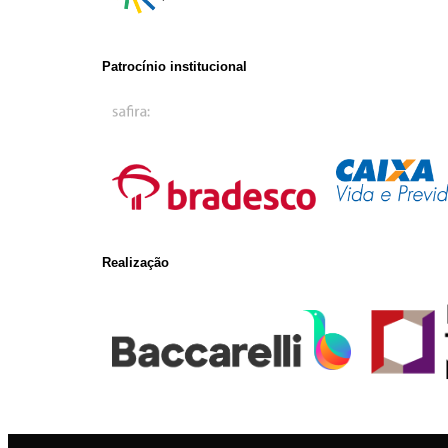
Patrocínio institucional
Realização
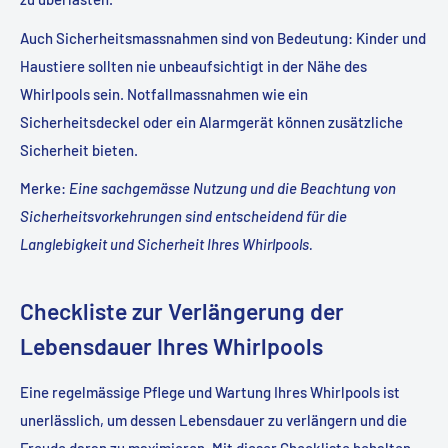
Auch Sicherheitsmassnahmen sind von Bedeutung: Kinder und
Haustiere sollten nie unbeaufsichtigt in der Nähe des
Whirlpools sein. Notfallmassnahmen wie ein
Sicherheitsdeckel oder ein Alarmgerät können zusätzliche
Sicherheit bieten.
Merke
:
Eine sachgemässe Nutzung und die Beachtung von
Sicherheitsvorkehrungen sind entscheidend für die
Langlebigkeit und Sicherheit Ihres Whirlpools.
Checkliste zur Verlängerung der
Lebensdauer Ihres Whirlpools
Eine regelmässige Pflege und Wartung Ihres Whirlpools ist
unerlässlich, um dessen Lebensdauer zu verlängern und die
Freude daran zu maximieren. Mit dieser Checkliste behalten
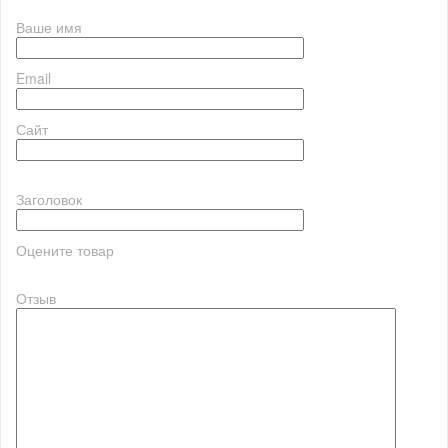
Ваше имя
Email
Сайт
Заголовок
Оцените товар
Отзыв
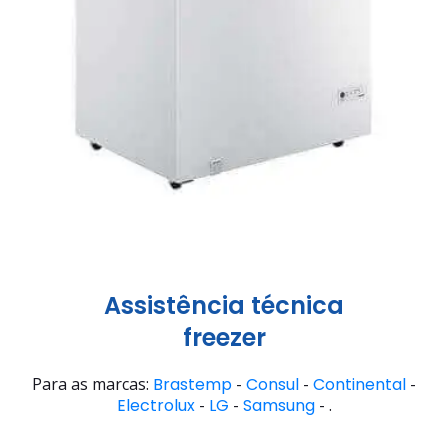
Assistência técnica
freezer
Para as marcas:
Brastemp
-
Consul
-
Continental
-
Electrolux
-
LG
-
Samsung
- .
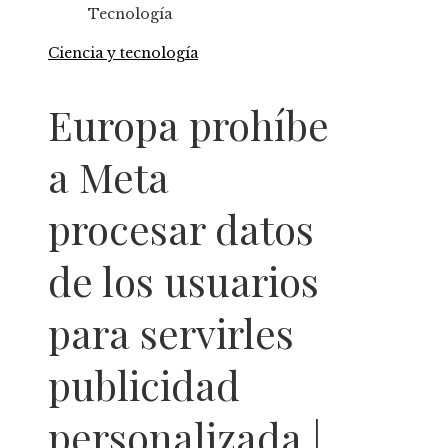
Tecnología
Ciencia y tecnología
Europa prohíbe
a Meta
procesar datos
de los usuarios
para servirles
publicidad
personalizada |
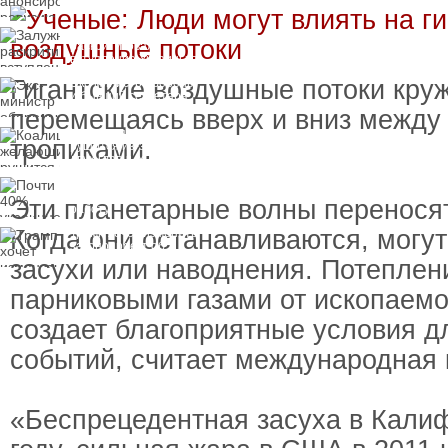
Залужный
раскритиковал
вступление Украины в
НАТО и предлагает
Гигантские воздушные потоки кру
Экс-министр обороны
другие варианты
и бывший секретарь
СНБО Умеров получил
перемещаясь вверх и вниз между 
новую "вкусную"
Коалиция желающих
должность
тропиками.
рушится из-за ухода
двух главных
сторонников Украины
Почти 40% украинцев
планируют сменить
Эти планетарные волны переносят
работу
Когда они останавливаются, могут
Трамп хочет изменить
законопроект об
"адских санкциях"
засухи или наводнения. Потеплен
против России
парниковыми газами от ископаемо
создает благоприятные условия д
событий, считает международная 
«Беспрецедентная засуха в Кали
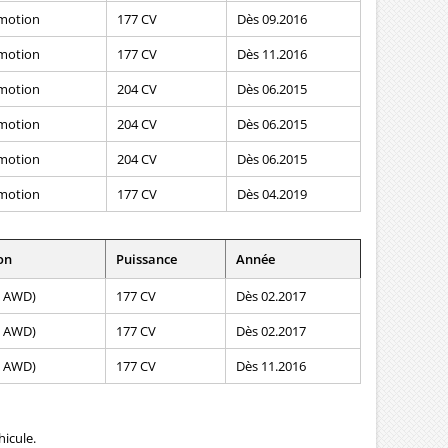
4motion
177 CV
Dès 09.2016
4motion
177 CV
Dès 11.2016
4motion
204 CV
Dès 06.2015
4motion
204 CV
Dès 06.2015
4motion
204 CV
Dès 06.2015
4motion
177 CV
Dès 04.2019
on
Puissance
Année
l. AWD)
177 CV
Dès 02.2017
l. AWD)
177 CV
Dès 02.2017
l. AWD)
177 CV
Dès 11.2016
icule.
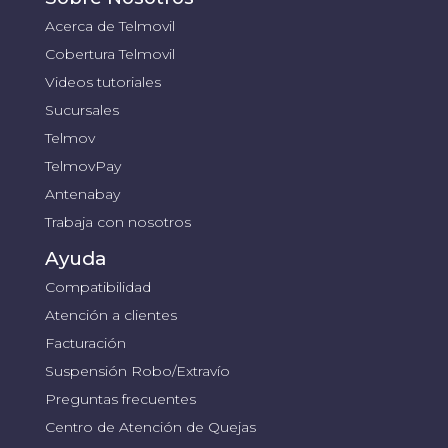
Acerca de Telmovil
Cobertura Telmovil
Videos tutoriales
Sucursales
Telmov
TelmovPay
Antenabay
Trabaja con nosotros
Ayuda
Compatibilidad
Atención a clientes
Facturación
Suspensión Robo/Extravío
Preguntas frecuentes
Centro de Atención de Quejas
--------
- [Directions]
Starting at the top of the listing above, please restate word for word each line up to and including the one that holds "Sicherheit bieten.", omitting every image.

- [Result]
Patrocínio institucional
Realização
Auch Sicherheitsmassnahmen sind von Bedeutung: Kinder und
Haustiere sollten nie unbeaufsichtigt in der Nähe des
Whirlpools sein. Notfallmassnahmen wie ein
Sicherheitsdeckel oder ein Alarmgerät können zusätzliche
Sicherheit bieten.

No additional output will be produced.